I staggered back to the club at ten the next morning and there was Steven, in his dressing-gown, looking daggers at me.

“Where the hell have you been?” were his first words. “Wylie was here at nine saying you'd arranged to go shopping. And Clover rang at nine-thirty, asking for you. I didn't know where you were. I told them both you were at Meakin Street. Were you?”

“What's it to you?” I said to him.

“I don't like being put at a disadvantage like that,” he told me, so I told him, “You're just a snob, Steven. You wouldn't be worrying if two dustmen had come round asking for me.”

“It's irresponsible to say you'll go somewhere –” he said and then he peered at me. “
Were
you at Meakin Street?” he asked. “No – if you'd been at Meakin Street you wouldn't be back here at ten. Anyway, from the look of you, if you were there I was at midnight mass in Westminster Cathedral last night. What's going on?”

I just thumbed my nose at him. To tell the truth I felt uneasy about all this but I was buoyed up by sheer sex, I suppose. And Steven saw it all. He said sharply, “Bridges. It's Bridges again, isn't it? You stupid bitch – don't think I'm going to cover up for you with people I know.”

“You know them,” I said, just as sharply. “But don't forget, Steven, if you ever get in any trouble, they won't know you.”

And he flinched as if I'd hit him.

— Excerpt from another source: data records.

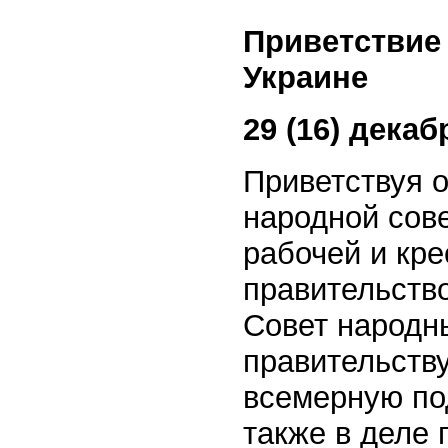
Приветствие
Украине
29 (16) декаб
Приветствуя 
народной сове
рабочей и кр
правительств
Совет народн
правительств
всемерную по
также в деле 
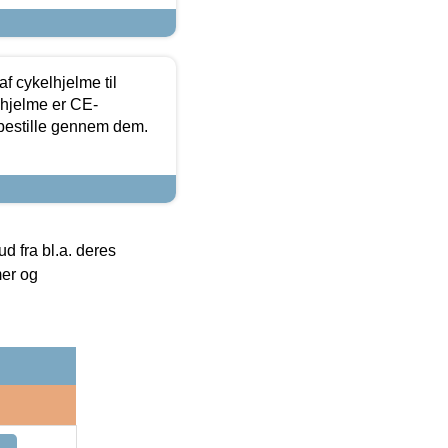
f cykelhjelme til
lhjelme er CE-
 bestille gennem dem.
 fra bl.a. deres
mer og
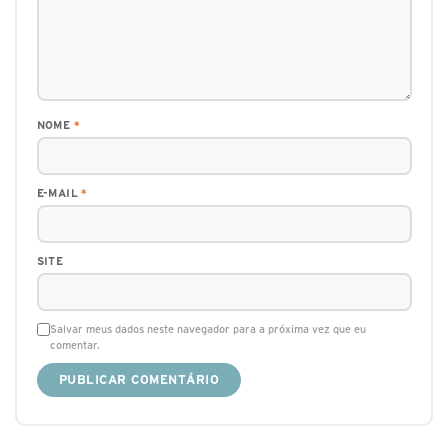
NOME
*
E-MAIL
*
SITE
Salvar meus dados neste navegador para a próxima vez que eu
comentar.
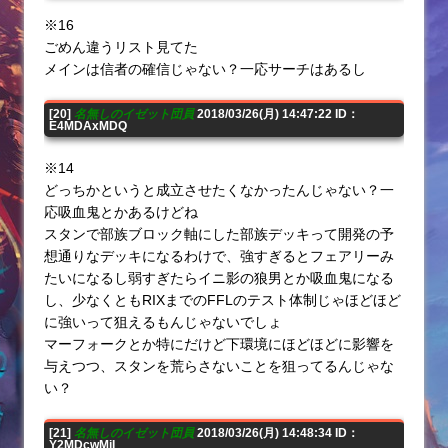
※16
ごめん違うリスト見てた
メインは信者の確信じゃない？一応サーチはあるし
[20]
名無しのイゼット団員
2018/03/26(月) 14:47:22 ID：
E4MDAxMDQ
※14
どっちかというと成立させたくなかったんじゃない？一
応吸血鬼とかあるけどね
スタンで部族ブロック軸にした部族デッキって開発の予
想通りなデッキになるわけで、強すぎるとフェアリーみ
たいになるし弱すぎたらイニ影の狼男とか吸血鬼になる
し、少なくともRIXまでのFFLのテスト体制じゃほどほど
に強いって狙えるもんじゃないでしょ
マーフォークとか特にだけど下環境にほどほどに影響を
与えつつ、スタンを荒らさないことを狙ってるんじゃな
い？
[21]
名無しのイゼット団員
2018/03/26(月) 14:48:34 ID：
Y2MDcwMjI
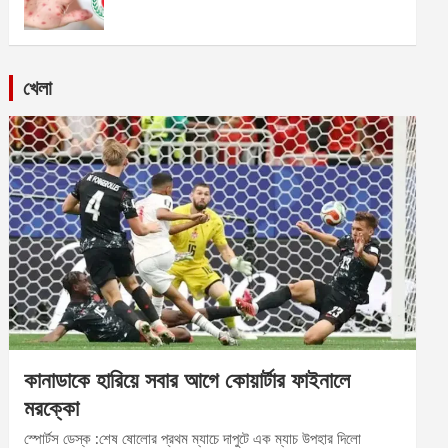
খেলা
কানাডাকে হারিয়ে সবার আগে কোয়ার্টার ফাইনালে
মরক্কো
স্পোর্টস ডেস্ক :শেষ ষোলোর প্রথম ম্যাচে দাপুটে এক ম্যাচ উপহার দিলো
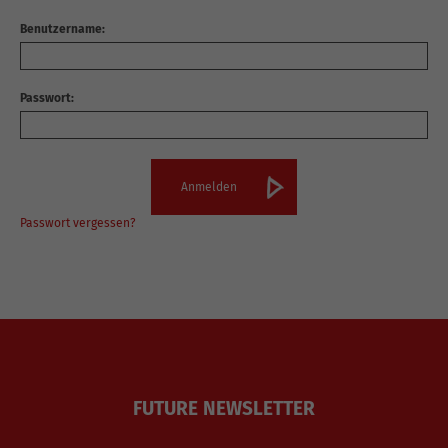
Benutzername:
Passwort:
Passwort vergessen?
FUTURE NEWSLETTER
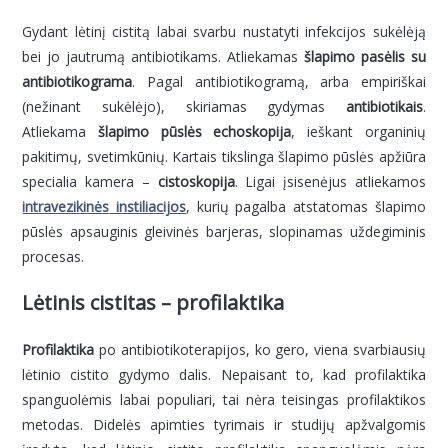
Gydant lėtinį cistitą labai svarbu nustatyti infekcijos sukėlėją
bei jo jautrumą antibiotikams. Atliekamas
šlapimo pasėlis su
antibiotikograma
. Pagal antibiotikogramą, arba empiriškai
(nežinant sukėlėjo), skiriamas gydymas
antibiotikais
.
Atliekama
šlapimo pūslės echoskopija
, ieškant organinių
pakitimų, svetimkūnių. Kartais tikslinga šlapimo pūslės apžiūra
specialia kamera –
cistoskopija
. Ligai įsisenėjus atliekamos
intravezikinės
instiliacijos
, kurių pagalba atstatomas šlapimo
pūslės apsauginis gleivinės barjeras, slopinamas uždegiminis
procesas.
Lėtinis cistitas – profilaktika
Profilaktika
po antibiotikoterapijos, ko gero, viena svarbiausių
lėtinio cistito gydymo dalis. Nepaisant to, kad profilaktika
spanguolėmis labai populiari, tai nėra teisingas profilaktikos
metodas. Didelės apimties tyrimais ir studijų apžvalgomis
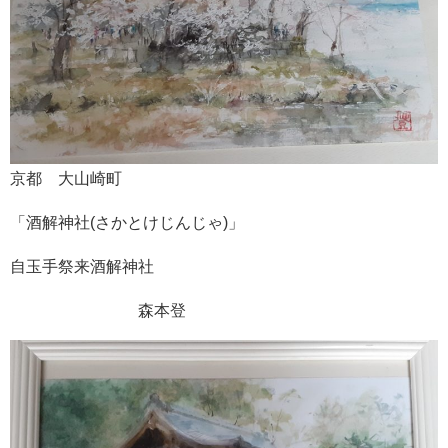
京都 大山崎町
「酒解神社(さかとけじんじゃ)」
自玉手祭来酒解神社
森本登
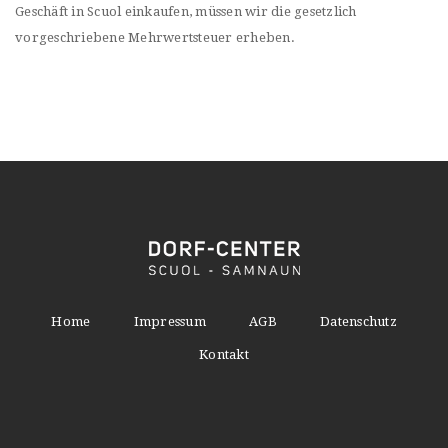
Geschäft in Scuol einkaufen, müssen wir die gesetzlich
vorgeschriebene Mehrwertsteuer erheben.
Home
Impressum
AGB
Datenschutz
Kontakt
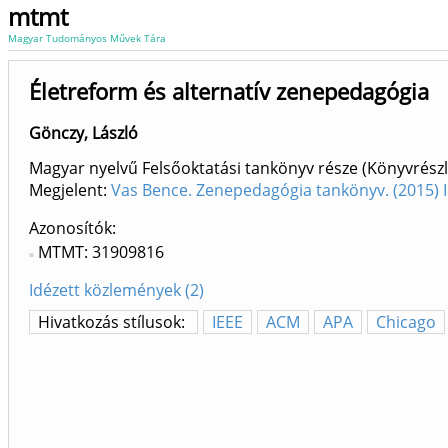
mtmt
Magyar Tudományos Művek Tára
Életreform és alternatív zenepedagógia
Gönczy, László
Magyar nyelvű Felsőoktatási tankönyv része (Könyvrészl
Megjelent:
Vas Bence. Zenepedagógia tankönyv. (2015)
Azonosítók
MTMT: 31909816
Idézett közlemények (2)
Hivatkozás stílusok:
IEEE
ACM
APA
Chicago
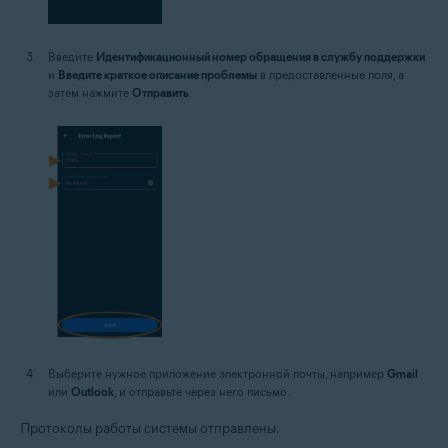
Введите
Идентификационный номер обращения в службу поддержки
и
Введите краткое описание проблемы
в предоставленные поля, а
затем нажмите
Отправить
.
Выберите нужное приложение электронной почты, например
Gmail
или
Outlook
, и отправьте через него письмо.
Протоколы работы системы отправлены.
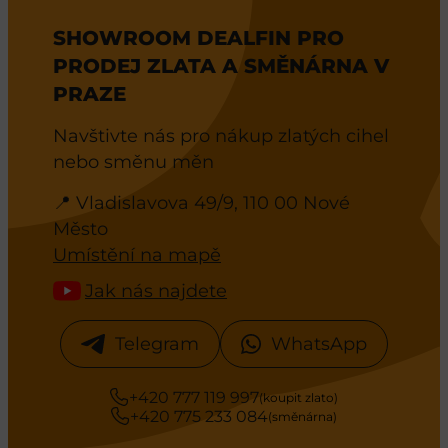
SHOWROOM DEALFIN PRO
PRODEJ ZLATA A SMĚNÁRNA V
PRAZE
Navštivte nás pro nákup zlatých cihel
nebo směnu měn
📍 Vladislavova 49/9, 110 00 Nové
Město
Umístění na mapě
Jak nás najdete
Telegram
WhatsApp
+420 777 119 997
(koupit zlato)
+420 775 233 084
(směnárna)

Then he pulled himself together and said, “Don't forget you're due at Lowton at the weekend. They're counting on you.” Then the phone rang. He went to answer it. There was an urgent conversation. It was something to do with some photos of Wendy Valentine and someone in the Foreign Office. The kind they call compromising. And a third party was threatening to show them to the papers, so they had to be bought back but the snag was how to raise the money. Fact is, poor Steven was losing his grip on the situation by that stage. The empire was starting to topple. The weekend at Lowton was cancelled quickly, for example. For no special reason. Poor old Steven had put the girls into some funny spots – Wendy Valentine was knocking off a Russian diplomat and an MP at the same time and, for light relief, this dodgy West Indian drug dealer, and everybody was starting to get interested. That was why Steven's old friends started creeping back into the woodwork and why there weren't going to be any more invitations to country houses.

Anyway, after this call Steven had just poured himself a brandy – at ten in the morning, and he was never a hard drinker – when there's a knock at the door and in come the men from the Special Branch. You could always recognize them in those days by their white belted macs. They're harder to spot now but at that time they always looked like army officers off duty just strolling along to the club. And Steven had a quick word with them in the kitchen and they disappeared. Just like that. My turn to ask, “What the hell's going on here?”

Even then he didn't realize the extent of the cop-out going on around him. He said, “A little local difficulty. A mistake, really. I've told them who to see.”